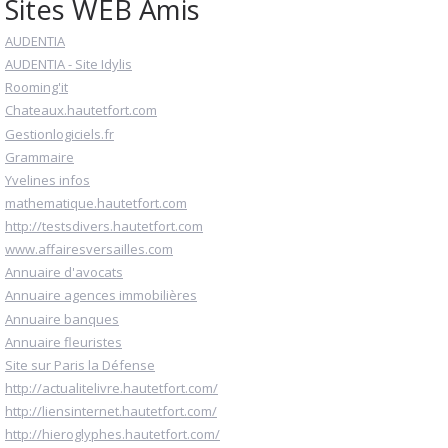
Sites WEB Amis
AUDENTIA
AUDENTIA - Site Idylis
Rooming'it
Chateaux.hautetfort.com
Gestionlogiciels.fr
Grammaire
Yvelines infos
mathematique.hautetfort.com
http://testsdivers.hautetfort.com
www.affairesversailles.com
Annuaire d'avocats
Annuaire agences immobilières
Annuaire banques
Annuaire fleuristes
Site sur Paris la Défense
http://actualitelivre.hautetfort.com/
http://liensinternet.hautetfort.com/
http://hieroglyphes.hautetfort.com/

**Goal of the exercise**. Copy every line of the listing that contains the word "Annuaire".

**Answer area**.
Annuaire d'avocats
Annuaire agences immobilières
Annuaire banques
Annuaire fleuristes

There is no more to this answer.